Memang ia sudah berjanji kepada Onel untuk tidak ada rahasia antara mereka. Akhirnya ia menceritakan semuanya kepada Onel. Tentunya Onel terkejut. Sahabatnya sedang berada dalam keadaan yang cukup pelik. Masalah mantannya yang belum usai ditambah dengan masalah keluarga Cynthia.
"Gila lo ya. Masalah sepelik itu lo pendam sendiri".
"Engga kok. Gue dibantu sama yang lain".
"Kalo gitu sekarang apa yang lo rasa?", coba Onel menggali keadaan sahabatnya itu. Dirinya lumayan mengetahui kalau Gito adalah orang yang selalu mendahului orang lain daripada apa yang ia rasa.
"Sekarang? Ga kok. Gue gapapa".
"Yaudah terserah lo. Tapi intinya kalo lo butuh temen cerita gue bakal siap dengerin cerita lo", Onel meninggalkan Gito menuju tempat kasir sembari menepuk pundak sahabatnya itu.
Gito merenung kalimat dari temannya itu. Ia tidak tahu sebenarnya apa yang ia rasakan saat ini. Dirinya tahu, kalau ia rindu Marsha. Tapi diotaknya juga masih dipenuhi rasa sesal akan kepergian Shani. Ditambah keluarga barunya yang ternyata memiliki masalah sehingga menjadi beban pikirannya juga. Diusapnya wajah dengan kedau tangannya. Setelah menghabiskan kopinya, Gito memutuskan untuk pulang.
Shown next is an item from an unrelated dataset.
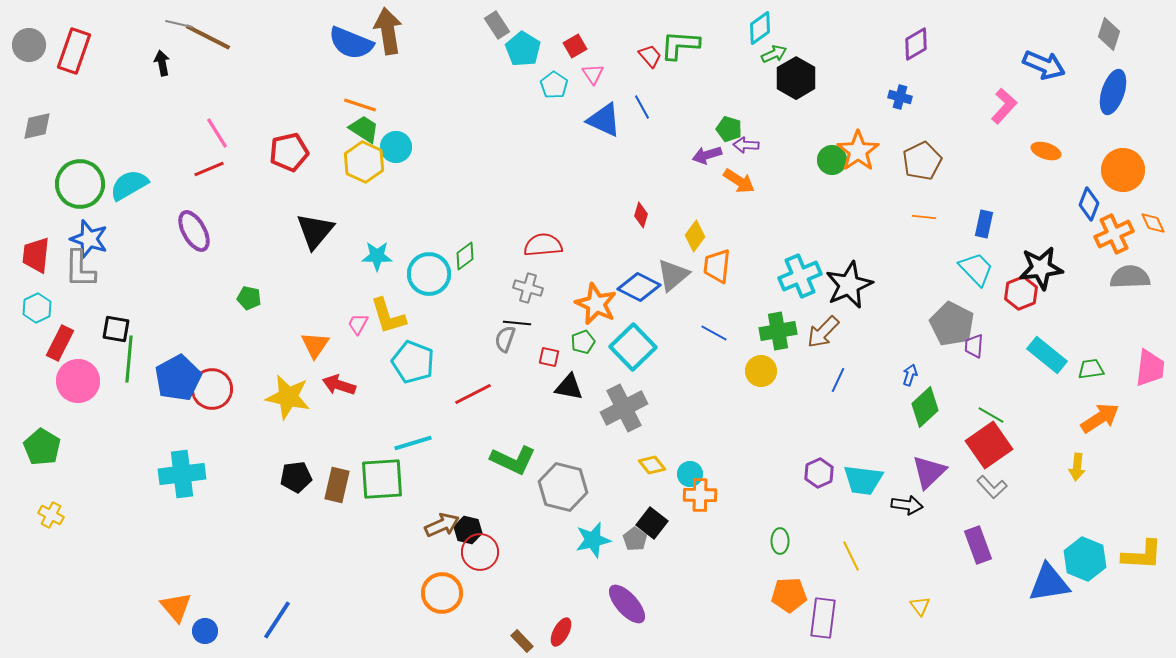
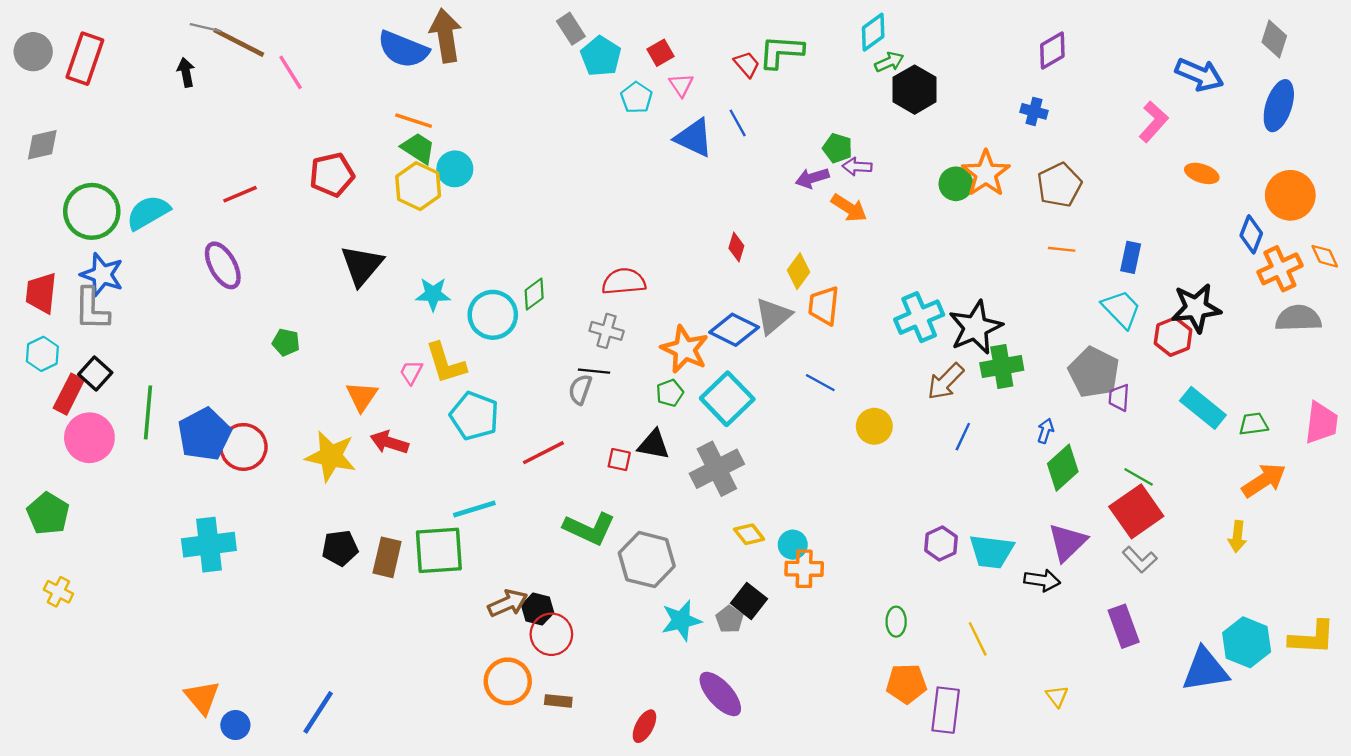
pink line: (217, 133) -> (291, 72), moved
black square: (116, 329) -> (95, 373), moved, turned 32
green cross: (778, 331) -> (1002, 367), moved
red square: (549, 357) -> (619, 460), moved
brown rectangle: (522, 641) -> (558, 701), moved, turned -40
"Thanks ya Nel. Gue balik dulu. Oiya, gue titip salam ke Marsha ya lewat Indah".
"Hmm, tiati bro". Jawaban singkat dari Onel melepas kepergian Gito. Saat ini ia sudah bersiap pulang. Onel memperhatikan temannya itu. Dirinya merasa serba salah saat ini. Dirinya menyembunyikan keadaan dari Marsha kepada Gito. Ia tidak mau menambah pikiran dari sahabatnya itu apalagi setelah mendengar ceritanya. Tapi disatu sisi, ia merasa mengkhianati Gito karena sudah tidak memberitahu keadaan dari Marsha.
KAMU SEDANG MEMBACA
ELEGI SENANDIKA | AU Gita Sekar Andarini
RomanceCerita ini adalah Perjalanan terjal penuh liku dalam kehidupan Gito Senandika Andari. Apakah ia akan menyelesaikan konflik batinnya? Apakah ia bisa mencapai kebahagiaan? . . .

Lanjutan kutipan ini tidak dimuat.